Will Self, “Falling Short: Seven Writers Reflect on Failure,” The Guardian 22 June 2013
To attempt to write seriously is always, I feel, to fail — the disjunction between my beautifully sonorous, accurate and painfully affecting mental content, and the leaden, halting sentences on the page always seems a dreadful falling short. It is this failure — a ceaseless threnody keening through the writing mind — that dominates my working life, just as an overweening sense of not having loved with enough depth or recklessness or tenderness dominates my personal one. It follows that to continue writing is to accept failure as simply a part of the experience — it’s often said that all political lives end in failure, but all writing ones begin there, endure there, and then collapse into senescent incoherence.
I prize this sense of failure — embrace it even.
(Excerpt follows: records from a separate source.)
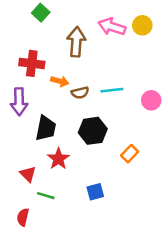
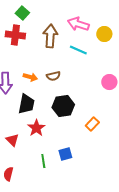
yellow circle: (142, 25) -> (104, 34), moved
red cross: (32, 63) -> (15, 35), moved
orange arrow: (60, 81) -> (30, 77), moved
cyan line: (112, 90) -> (78, 50), moved, turned 30
green line: (46, 196) -> (43, 161), moved, turned 64

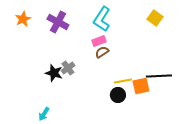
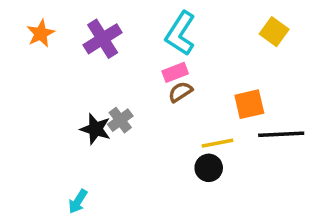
purple cross: (58, 22) -> (103, 39), turned 30
orange square: (141, 86) -> (249, 104), moved

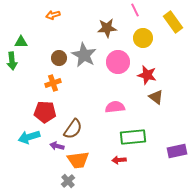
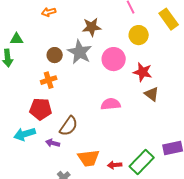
brown star: (107, 28) -> (92, 27), moved
green rectangle: (133, 137) -> (142, 162), moved, turned -40
orange trapezoid: (78, 160) -> (89, 158), moved
red arrow: (119, 160) -> (115, 165), moved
As a child I loved a John Glashan cartoon that showed a group of meths drinkers lying around on the floor of a squat. “Anyone can be a success,” one of them was saying, “but it takes real guts to be a failure.” Clearly I intuited what was coming. When anyone starts out to do something creative — especially if it seems a little unusual — they seek approval, often from those least inclined to give it. But a creative life cannot be sustained by approval, any more than it can be destroyed by criticism — you learn this as you go on.
. . . No, this is the paradox for me: in failure alone is there any possibility of success. I don’t think I’m alone in this — nor do I think it’s an attitude that only prevails among people whose work is obviously “creative”. On the contrary, it often occurs to me that since what successes I do manage are both experienced and felt entirely in solitude, there must be many others who are the same as me: people for whom life is a process to be experienced, not an object to be coveted. There may be, as Bob Dylan says, no success like failure, but far from failure being no success at all, in its very visceral intensity, it is perhaps the only success there is.